Johnson called Snelling the "son of Englewood" and a proven leader who has the respect of the police department.

"I'm fully confident in his ability to unify and strengthen these critical public servants, confident that he can boost their morale and implement constitutionally driven reforms," Johnson said. "Chief Snelling has a story that reflects the lives and aspirations of the people in Chicago. He's just a rare individual."

Snelling said at the heart of public safety are three key components: compassion, empathy and problem solving. He said he believes in the mayor's approach to tackling the root causes of violence.

"The police department and our community members are not two separate institutions, because we can't be. We have to work together by listening and learning from each other," Snelling said. "I'm willing to sit down have a conversation with any and everybody within the city to work together to resolve some of the issues that we have to make this city as safe as we can possibly make it."

On the streets of Englewood, where Snelling grew up, some remember him as a port in the storm when he commanded the district during the tumultuous days of the pandemic.

"People were yelling at police just if they just ride past and throw things at them, and I think that he was able to connect with so many different community groups and so many different leaders," said Asiaha Butler, Resident Association of Greater Englewood.

Snelling beat out 53 other candidates to get the nomination. He said officer wellness and morale will be a top priority.

"For our officers who risked their lives every day to protect our residents, I know what you sacrifice on a daily basis," Snelling said. "In order for our officers to love someone else, we have to love them."

Those were welcome words for the rank and file.

"The police department's not much different than any other corporation in many respects. A happy workforce makes for a better work product.
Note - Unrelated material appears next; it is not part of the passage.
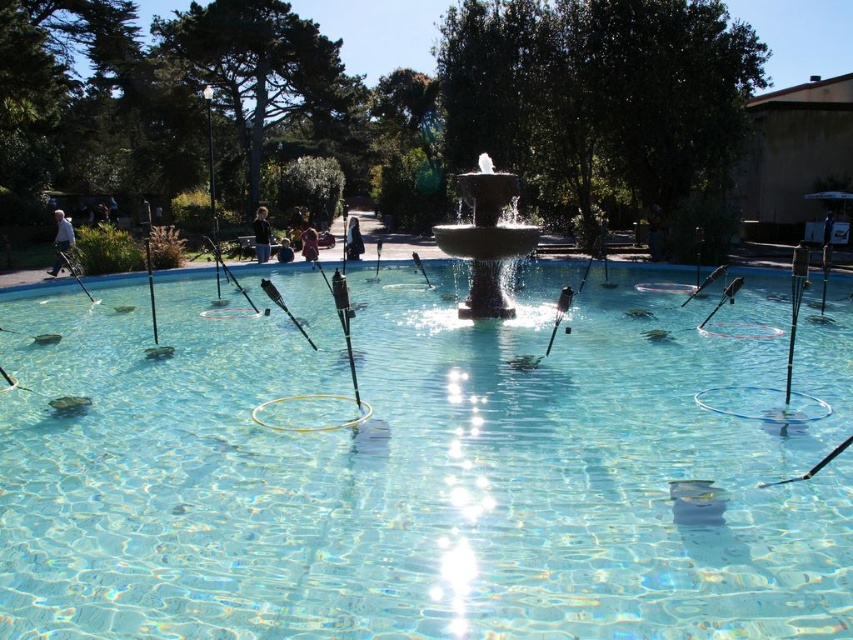 You are a visitor at the park and want to take a photo of the clear glass swimming pool at center without the dark blue jeans at center appearing in the frame. Is this possible based on their positions?

The clear glass swimming pool at center is in front of the dark blue jeans at center, so you can take a photo of the clear glass swimming pool at center by positioning yourself so that the dark blue jeans at center is out of the frame behind it.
That's just the reality of life," said FOP Lodge & President John Catanzara Jr. "The happier and better ran the Chicago Police Department is, the better and safer the streets of Chicago are going to be."

Snelling also emphasized his commitment to violence prevention and both community and constitutional policing.
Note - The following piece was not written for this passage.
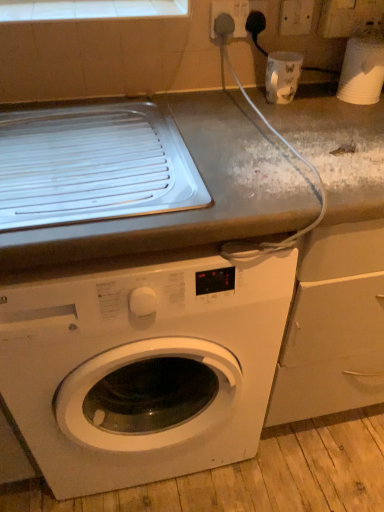 Locate an element on the screen. The image size is (384, 512). vacant space to the right of white glossy cup at upper right, acting as the first appliance starting from the left is located at coordinates (329, 104). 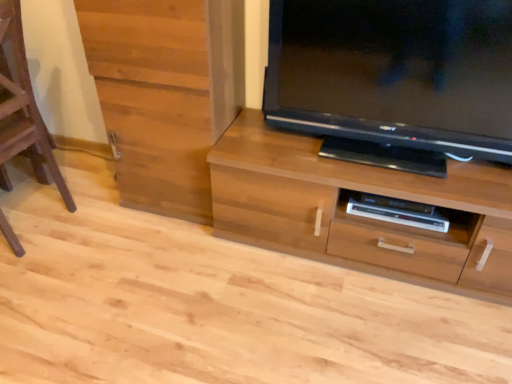 The width and height of the screenshot is (512, 384). What are the coordinates of `free point above satin wood shelf at lower center (from a real-world perspective)` in the screenshot? It's located at (399, 211). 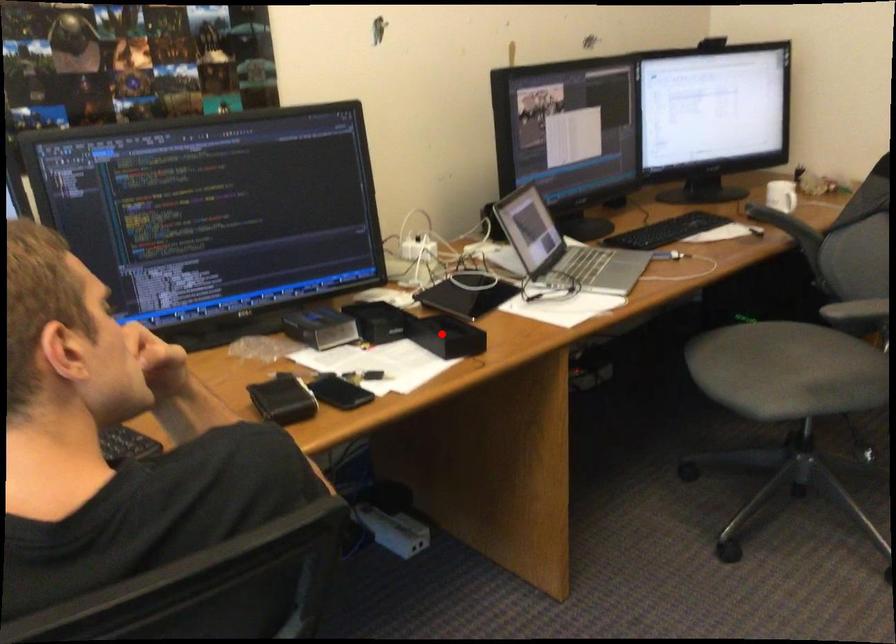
"If we're just looking to get officers through 40 hours of training, then what we're doing is we're putting officers through training, but we're not training officers," Snelling said. "One of the things that I don't want to do is force training to meet compliance."

Snelling's background as an instructor at the police academy is considered an important asset.

"I think the larger issue that he cited was that the consent decree is not simply a series of checkboxes. It's actually a series of changes is the most important message to take away from that with," said Ed Yohnka with the ACLU.

"We're seeing a more violent breed of criminal. We're seeing resistance to being arrested and taken into custody. Police officers safety is at risk in a way that has never been the case right now. So, the way to respond to that is with effective training to know how to handle it," said Public Safety Committee Chair Ald. Brian Hopkins, who represents the 2nd Ward.

Before the city council can vote on Snelling's appointment, the Community Commission for Public Safety and Accountability will hold a public hearing so people can ask questions of Snelling. That has to happen within the next three weeks.